While a flurry of articles condemned the lodge when it opened in 1955, the attacks didn’t subside completely once the initial excitement died down. In 1973 in his history of Jackson Hole, Frank Calkins wrote that the Jackson Lake Lodge was “surely one of the ugliest buildings in Wyoming. Sh*t brown in color and as slab-sided as Menor’s outhouse, it looks like something the Nazis built to fortify their Siegfried Line.” Harsh words indeed!

But again the lodge prevailed. In 2002 the Jackson Lake Lodge was nominated to the National Register of Historic Places, quieting critics and ensuring its survival—which, at the base of the magnificent Tetons, was never really in question.

But critics are still unsympathetic to the building, which brings me to last week, when I was given the opportunity to defend the lodge I’m so biased-ly attached to.*

So no one said it was “ugly”, no one said it was “undeserving.” They just said it was different. “The Ahwahnee hotel is Underwood’s masterpiece. The Jackson Lake Lodge, well, it’s…different,” and, “Hard to believe the same architect built those magnificent rustic lodges and then this, isn’t it?” were the common reactions among our educated guests. But the Jackson Lake Lodge isn’t different. Well, not entirely.

In 1927 Gilbert Stanley Underwood was charged with constructing a lodge that harmonized with its surroundings. The result was the Ahwahnee Hotel in Yosemite, with its vertical stone piers that mimic the stoic cliffs of the valley in which it sits. At the Jackson Lake Lodge twenty years later, Underwood was given the same task. He was to build a lodge that harmonized with the national park setting. The result of this challenge was a flat, low building that disappears into the landscape.

But it’s more than just the landscape of Grand Teton and Yosemite that is different: the buildings are very distinct in their appearance and impression. But they suit the same set of goals: keep park development to a minimum and construct buildings that harmonize with their surroundings. What the Park Service meant by “harmonize”, however, was what had changed between 1927 and 1955. In 1955, it no longer meant “complement the scenery”, but instead, “don’t intrude on the scenery.”

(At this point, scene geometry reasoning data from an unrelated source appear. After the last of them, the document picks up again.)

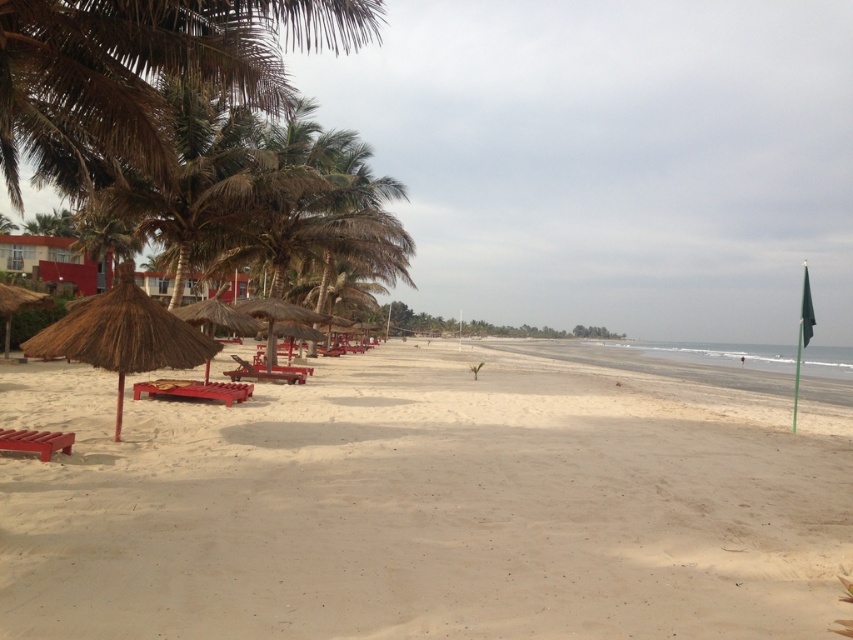 You are standing at the center of the beach and want to locate the thatched straw umbrella at left. Which direction should you look to find it?

You should look to your left to find the thatched straw umbrella at left since it is positioned at the left side of the beach.

You are standing at the center of the beach and want to move towards the beige sandy beach at left. Which direction should you head?

The beige sandy beach at left is located at point 0.784 on the x and 0.509 on the y, so you should head towards the left direction to reach it. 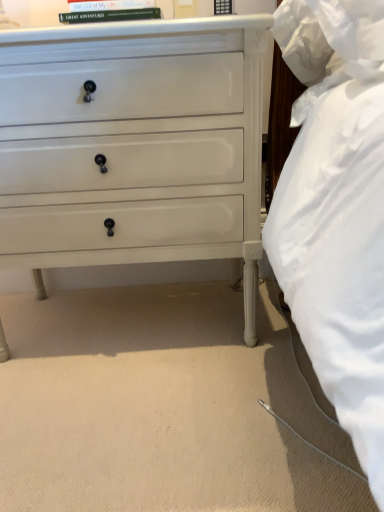 Question: Is white painted wood chest of drawers at center to the left or to the right of hardcover book at upper center in the image?

Choices:
 (A) right
 (B) left

Answer: (B)

Question: Considering the positions of white painted wood chest of drawers at center and hardcover book at upper center in the image, is white painted wood chest of drawers at center taller or shorter than hardcover book at upper center?

Choices:
 (A) tall
 (B) short

Answer: (A)

Question: From the image's perspective, is white painted wood chest of drawers at center located above or below hardcover book at upper center?

Choices:
 (A) below
 (B) above

Answer: (A)

Question: In terms of height, does hardcover book at upper center look taller or shorter compared to white painted wood chest of drawers at center?

Choices:
 (A) tall
 (B) short

Answer: (B)

Question: Relative to white painted wood chest of drawers at center, is hardcover book at upper center in front or behind?

Choices:
 (A) behind
 (B) front

Answer: (A)

Question: In terms of width, does hardcover book at upper center look wider or thinner when compared to white painted wood chest of drawers at center?

Choices:
 (A) wide
 (B) thin

Answer: (B)

Question: Does point (99, 3) appear closer or farther from the camera than point (178, 144)?

Choices:
 (A) farther
 (B) closer

Answer: (B)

To criticize the Jackson Lake Lodge as too utilitarian, as Alcatraz or a Nazi bunker, is to overlook the detail and care that Underwood put into designing a lodge that harmonizes with its setting. It may not be constructed of log, but it is rustic enough in effect to be considered one of Underwood’s masterpieces, not just a “different” building associated with a great architect.




*I wrote my Master’s thesis on the Gilbert Stanley Underwood and the Jackson Lake Lodge in 2009.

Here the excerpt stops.